20. A process for separating hydrogen fluoride from a first mixture comprising hydrogen fluoride and 1,1,3,3,3-pentafluoropropene wherein the amount of hydrogen fluoride in the first mixture is in excess of the amount of hydrogen fluoride in an azeotropic or azeotrope-like composition comprising hydrogen fluoride and 1,1,3,3,3-pentafluoropropene, comprising: distilling the first mixture to form a second mixture comprising an azeotropic or azeotrope-like composition comprising hydrogen fluoride and 1,1,3,3,3-pentafluoropropene; recovering the second mixture as a distillation column overhead stream, and; recovering hydrogen fluoride as a distillation column bottom stream.
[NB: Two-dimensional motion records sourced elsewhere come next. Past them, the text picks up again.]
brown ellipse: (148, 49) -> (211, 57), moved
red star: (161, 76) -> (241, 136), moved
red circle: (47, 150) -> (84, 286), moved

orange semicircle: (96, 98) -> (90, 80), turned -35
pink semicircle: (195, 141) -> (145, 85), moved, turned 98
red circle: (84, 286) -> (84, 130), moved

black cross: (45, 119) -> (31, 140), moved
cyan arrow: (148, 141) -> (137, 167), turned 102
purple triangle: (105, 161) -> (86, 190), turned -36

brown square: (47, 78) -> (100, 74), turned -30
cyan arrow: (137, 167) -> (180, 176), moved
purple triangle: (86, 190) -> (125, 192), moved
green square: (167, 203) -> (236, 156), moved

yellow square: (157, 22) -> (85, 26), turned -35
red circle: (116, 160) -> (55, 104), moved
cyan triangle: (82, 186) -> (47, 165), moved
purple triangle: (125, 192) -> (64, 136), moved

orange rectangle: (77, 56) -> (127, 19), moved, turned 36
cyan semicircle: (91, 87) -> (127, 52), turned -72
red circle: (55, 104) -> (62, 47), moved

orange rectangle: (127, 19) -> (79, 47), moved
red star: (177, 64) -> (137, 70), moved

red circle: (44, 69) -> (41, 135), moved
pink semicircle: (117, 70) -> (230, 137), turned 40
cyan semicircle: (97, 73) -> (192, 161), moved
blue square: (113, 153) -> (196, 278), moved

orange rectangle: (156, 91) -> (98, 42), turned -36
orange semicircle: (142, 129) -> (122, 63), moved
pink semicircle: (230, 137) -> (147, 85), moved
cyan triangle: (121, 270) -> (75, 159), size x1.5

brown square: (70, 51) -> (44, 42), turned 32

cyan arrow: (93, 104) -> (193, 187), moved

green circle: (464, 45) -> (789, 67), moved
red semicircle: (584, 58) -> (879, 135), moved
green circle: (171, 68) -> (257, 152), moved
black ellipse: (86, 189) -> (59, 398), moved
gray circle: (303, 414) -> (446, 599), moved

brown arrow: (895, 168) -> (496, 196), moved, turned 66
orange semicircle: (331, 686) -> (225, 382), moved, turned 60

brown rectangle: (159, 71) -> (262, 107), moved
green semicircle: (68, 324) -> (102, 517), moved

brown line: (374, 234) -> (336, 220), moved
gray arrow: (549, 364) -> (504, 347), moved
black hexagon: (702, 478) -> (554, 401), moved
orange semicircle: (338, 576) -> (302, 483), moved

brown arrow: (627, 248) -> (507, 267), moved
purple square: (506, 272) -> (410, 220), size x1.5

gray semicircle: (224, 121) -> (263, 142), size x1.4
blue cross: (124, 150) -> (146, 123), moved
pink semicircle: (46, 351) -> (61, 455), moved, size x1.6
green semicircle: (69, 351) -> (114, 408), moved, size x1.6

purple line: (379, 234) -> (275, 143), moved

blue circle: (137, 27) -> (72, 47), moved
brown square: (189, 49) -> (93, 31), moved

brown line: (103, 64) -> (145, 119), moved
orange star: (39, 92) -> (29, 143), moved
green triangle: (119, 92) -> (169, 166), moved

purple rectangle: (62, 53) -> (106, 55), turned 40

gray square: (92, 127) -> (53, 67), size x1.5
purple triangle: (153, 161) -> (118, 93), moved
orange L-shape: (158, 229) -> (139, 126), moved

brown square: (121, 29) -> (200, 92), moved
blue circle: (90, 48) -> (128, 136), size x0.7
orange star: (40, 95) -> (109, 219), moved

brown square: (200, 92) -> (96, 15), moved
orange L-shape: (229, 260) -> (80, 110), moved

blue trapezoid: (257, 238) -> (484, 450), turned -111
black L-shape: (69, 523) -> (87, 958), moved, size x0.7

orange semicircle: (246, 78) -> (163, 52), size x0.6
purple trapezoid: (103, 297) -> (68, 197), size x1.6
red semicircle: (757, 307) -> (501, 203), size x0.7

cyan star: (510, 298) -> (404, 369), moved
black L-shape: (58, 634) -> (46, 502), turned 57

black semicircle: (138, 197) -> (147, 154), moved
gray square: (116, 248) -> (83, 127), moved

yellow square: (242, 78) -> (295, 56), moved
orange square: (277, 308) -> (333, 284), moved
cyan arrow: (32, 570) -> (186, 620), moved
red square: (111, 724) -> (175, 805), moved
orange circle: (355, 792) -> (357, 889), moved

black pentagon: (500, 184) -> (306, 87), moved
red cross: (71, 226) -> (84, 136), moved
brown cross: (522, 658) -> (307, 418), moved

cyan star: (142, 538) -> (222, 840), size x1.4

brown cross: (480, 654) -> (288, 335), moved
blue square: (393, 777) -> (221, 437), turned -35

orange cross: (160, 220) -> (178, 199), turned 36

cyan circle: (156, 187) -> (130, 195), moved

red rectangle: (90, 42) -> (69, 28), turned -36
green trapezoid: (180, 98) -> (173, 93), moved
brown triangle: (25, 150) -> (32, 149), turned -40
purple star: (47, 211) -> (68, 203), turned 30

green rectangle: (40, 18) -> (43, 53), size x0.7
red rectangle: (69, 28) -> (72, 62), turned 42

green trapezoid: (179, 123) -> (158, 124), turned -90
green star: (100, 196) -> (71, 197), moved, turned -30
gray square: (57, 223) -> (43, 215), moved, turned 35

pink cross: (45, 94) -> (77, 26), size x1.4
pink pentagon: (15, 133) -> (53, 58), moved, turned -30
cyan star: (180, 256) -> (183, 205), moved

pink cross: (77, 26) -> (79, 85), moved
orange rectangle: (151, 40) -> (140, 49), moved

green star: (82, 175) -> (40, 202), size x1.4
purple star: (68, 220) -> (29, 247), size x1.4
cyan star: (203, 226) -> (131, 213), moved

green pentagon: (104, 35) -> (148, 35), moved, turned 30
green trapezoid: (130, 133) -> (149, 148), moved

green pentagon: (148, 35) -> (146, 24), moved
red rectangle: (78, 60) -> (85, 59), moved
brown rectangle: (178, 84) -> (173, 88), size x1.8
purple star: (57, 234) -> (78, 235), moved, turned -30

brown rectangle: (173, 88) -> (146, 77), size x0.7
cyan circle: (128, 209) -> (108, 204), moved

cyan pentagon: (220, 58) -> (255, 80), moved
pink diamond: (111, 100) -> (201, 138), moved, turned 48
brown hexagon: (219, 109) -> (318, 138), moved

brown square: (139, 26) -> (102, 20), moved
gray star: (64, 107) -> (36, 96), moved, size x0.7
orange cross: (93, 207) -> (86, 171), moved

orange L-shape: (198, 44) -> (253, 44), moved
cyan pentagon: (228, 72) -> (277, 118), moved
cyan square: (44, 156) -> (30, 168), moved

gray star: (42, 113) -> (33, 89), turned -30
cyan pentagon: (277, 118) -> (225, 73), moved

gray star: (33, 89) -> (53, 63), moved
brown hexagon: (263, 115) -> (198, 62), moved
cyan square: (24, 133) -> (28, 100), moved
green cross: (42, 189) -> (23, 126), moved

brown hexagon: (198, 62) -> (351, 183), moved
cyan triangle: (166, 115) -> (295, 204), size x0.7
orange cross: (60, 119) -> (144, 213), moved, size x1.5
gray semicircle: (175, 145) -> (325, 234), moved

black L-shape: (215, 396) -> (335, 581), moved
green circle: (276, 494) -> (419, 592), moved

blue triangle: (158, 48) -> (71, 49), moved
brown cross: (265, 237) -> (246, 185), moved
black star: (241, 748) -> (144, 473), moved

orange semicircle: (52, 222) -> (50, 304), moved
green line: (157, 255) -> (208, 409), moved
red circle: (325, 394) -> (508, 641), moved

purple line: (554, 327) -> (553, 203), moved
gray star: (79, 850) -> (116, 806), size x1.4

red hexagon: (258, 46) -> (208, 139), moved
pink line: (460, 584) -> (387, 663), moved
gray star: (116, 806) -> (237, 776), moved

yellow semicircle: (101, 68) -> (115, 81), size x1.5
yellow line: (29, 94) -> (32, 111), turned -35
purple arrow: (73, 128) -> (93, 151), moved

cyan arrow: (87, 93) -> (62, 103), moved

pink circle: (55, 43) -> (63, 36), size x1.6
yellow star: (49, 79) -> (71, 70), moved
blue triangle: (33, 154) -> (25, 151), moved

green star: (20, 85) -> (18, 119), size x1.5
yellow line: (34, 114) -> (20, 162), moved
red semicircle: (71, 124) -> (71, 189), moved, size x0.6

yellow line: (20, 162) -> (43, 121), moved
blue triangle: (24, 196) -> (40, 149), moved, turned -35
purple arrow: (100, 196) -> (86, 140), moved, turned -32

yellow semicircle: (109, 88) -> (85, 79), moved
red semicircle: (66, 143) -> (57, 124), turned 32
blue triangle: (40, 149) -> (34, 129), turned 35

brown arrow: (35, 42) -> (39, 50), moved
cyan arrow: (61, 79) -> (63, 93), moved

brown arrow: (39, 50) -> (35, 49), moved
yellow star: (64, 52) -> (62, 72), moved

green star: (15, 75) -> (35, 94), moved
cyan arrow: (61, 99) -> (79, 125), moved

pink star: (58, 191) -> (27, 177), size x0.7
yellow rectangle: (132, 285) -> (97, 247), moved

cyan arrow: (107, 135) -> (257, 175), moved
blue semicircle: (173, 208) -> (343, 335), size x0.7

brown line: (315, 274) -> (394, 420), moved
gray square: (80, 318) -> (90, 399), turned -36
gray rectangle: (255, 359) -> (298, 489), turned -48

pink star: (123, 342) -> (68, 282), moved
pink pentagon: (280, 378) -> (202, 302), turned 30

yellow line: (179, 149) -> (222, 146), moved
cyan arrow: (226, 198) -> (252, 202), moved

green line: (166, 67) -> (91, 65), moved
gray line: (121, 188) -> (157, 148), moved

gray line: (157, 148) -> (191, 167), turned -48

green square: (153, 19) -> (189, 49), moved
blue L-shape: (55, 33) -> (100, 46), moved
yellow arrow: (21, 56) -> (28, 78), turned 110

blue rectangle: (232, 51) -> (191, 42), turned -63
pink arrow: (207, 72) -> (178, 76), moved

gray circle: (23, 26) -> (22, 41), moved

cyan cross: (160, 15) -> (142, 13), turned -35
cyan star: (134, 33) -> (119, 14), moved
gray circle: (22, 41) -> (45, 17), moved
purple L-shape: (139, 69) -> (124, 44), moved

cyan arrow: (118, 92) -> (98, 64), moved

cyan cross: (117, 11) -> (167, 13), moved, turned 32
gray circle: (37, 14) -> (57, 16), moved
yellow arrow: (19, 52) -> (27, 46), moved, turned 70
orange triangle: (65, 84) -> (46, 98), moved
21. A process for separating 1,1,3,3,3-pentafluoropropene from a first mixture comprising hydrogen fluoride and 1,1,3,3,3-pentafluoropropene wherein the amount of 1,1,3,3,3-pentafluoropropene in the first mixture is in excess of the amount of 1,1,3,3,3-pentafluoropropene in an azeotropic or azeotrope-like composition comprising hydrogen fluoride and 1,1,3,3,3-pentafluoropropene, comprising: distilling the first mixture to form a second mixture comprising an azeotropic or azeotrope-like composition comprising hydrogen fluoride and 1,1,3,3,3-pentafluoropropene; recovering the second mixture as a distillation column overhead stream, and; recovering 1,1,3,3,3-pentafluoropropene as a distillation column bottom stream.